Bank of America CEO Brian Moynihan warns Jerome Powell: Be ‘mindful’ of relying on consumers to prop up the economy, because they’re beginning to burn out

U.S. consumers turned out to be made of sterner stuff than experts had anticipated—much to the delight of economists, politicians and Wall Street alike—but Brian Moynihan is warning the Fed not to push the public too far.

Thus far, well-reported “resilient” consumers have managed to keep up their spending despite a combination of inflation and higher base rates, mitigating the much-anticipated slowdown of the economy.

But their cash can only go so far, warns Bank of America CEO Moynihan, who has alerted Fed chairman Jerome Powell not to “overshoot” on his policies to wrangle inflation back down to its 2% target.

Speaking to Bloomberg TV Tuesday, Moynihan—a favorite of Berkshire Hathaway CEO Warren Buffett—repeated points he had make previously that the public has been “remarkably resilient.”

“If we were sitting here last year our team was predicting a recession somewhere early this year. Then they took that off the table as you move through the year and now they’re predicting 2% plus growth for this quarter,” Moynihan said.

The second-largest banking institution in the U.S.—behind JPMorgan Chase—isn’t alone in positively reassessing its forecast. Just this week investment advisors Vanguard—which has $8 trillion in assets under management—updated its house forecast to strip a recession out of its baseline view.

The note from Joe Davis, Vanguard’s chief global economist, added it has raised its growth forecast for the U.S. from 0.5% to 2% and lowered its forecast for the year-end unemployment rate from 4.8% to 4%.

But, like fellow banking titan Jamie Dimon, Moynihan isn’t overly bullish on the good news.

“You’ve gone from negative to slightly positive 2%,” he continued. But that is “returning to the mean,” Moynihan pointed out.

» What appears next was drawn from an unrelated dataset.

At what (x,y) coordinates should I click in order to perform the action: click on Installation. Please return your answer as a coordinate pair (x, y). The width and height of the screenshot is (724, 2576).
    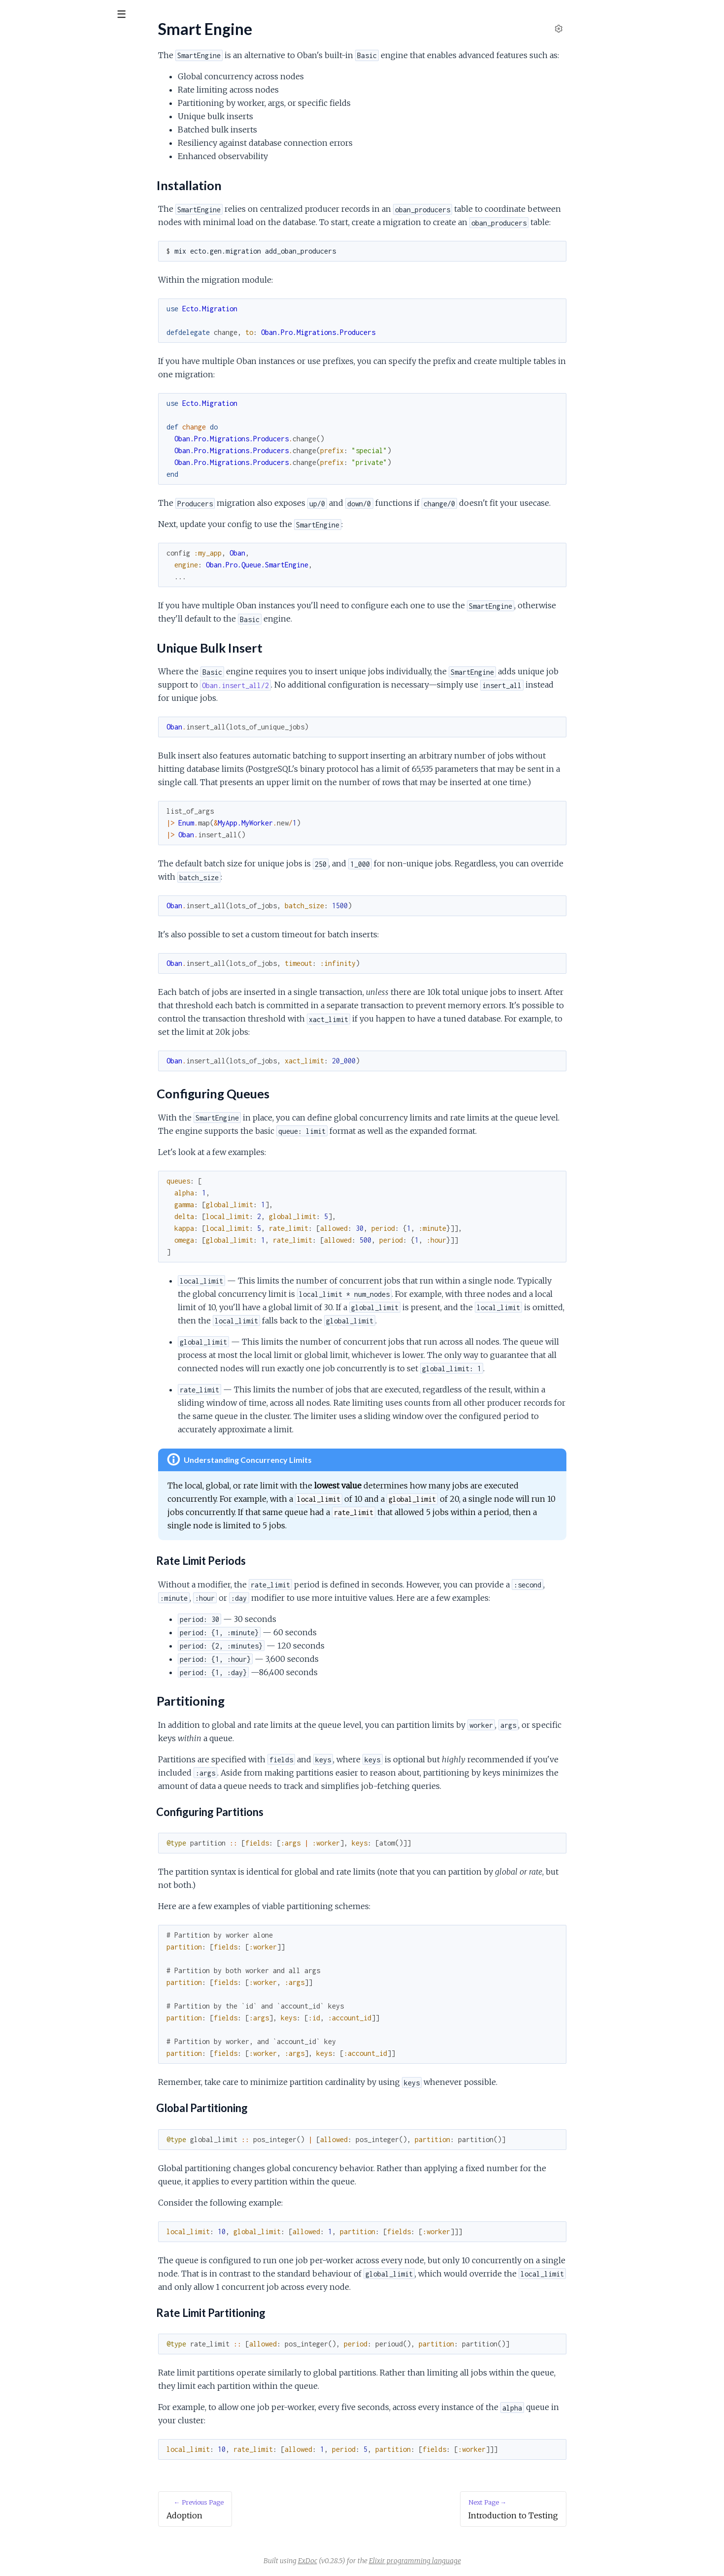
    Looking at the image, I should click on (25, 150).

“It’s not not outsized growth, it’s actually slowing down,” he added. “Meanwhile the consumer is very resilient and that’s providing an anchor to windward that the Fed has latitude that a lot of places don’t have.”

However, while the Fed can afford to be “restrictive” Moynihan wanted that Powell and his peers would have to be “mindful of the change.”

“At some point that consumer will slow down and they have slowed down their spending. Last year it had been 10% growth, in the fall 5% and now it’s down to 3% or 4%,” he continued.

Outside of Bank of America data this trend can also be seen. The Bureau of Economic Analysis found that in January 2024 the uptick in consumer spending—or personal consumption expenditures (PCE)—was just 0.2% compared to the month prior.

Looking on a year-to-year basis the downward trend is all the more obvious. In January 2023 PCE was up 7.9% compared to where it was a year ago, falling to 5.3% by June of that year. Come January 2024, spending growth compared to the same month a year prior had slumped to 4.5%.

The ‘point of pain’

Moynihan’s team has long warned about how far the Fed will push consumers with interest rates, which has stood at 5.5% since last summer.

But it was even earlier than this—in March 2023—that Bank of America economist Aditya Bhave warned in a note that consumers would be pushed to (and arguably now held at) their breaking point. In the same note, Bhave correctly predicted the continued hikes and holds the Fed would impose throughout that year.

“The Fed will have to keep raising rates until it finds the point of pain for consumer demand,” Bhave wrote in 2023. “At this stage, 25bp rate hikes in March and May look extremely likely. We recently changed our Fed forecast to include an additional 25bp hike in June. But the resilience of demand-driven inflation means the Fed might have to raise rates closer to 6% to get inflation back to target.”

And while Bhave previously felt—like most on Wall Street—that a recession was likely, he added: “Risks are skewed towards an extended period of consumer resilience, stickier inflation, and more Fed hikes. Either way, however, the lesson for investors is: No pain, no gain.”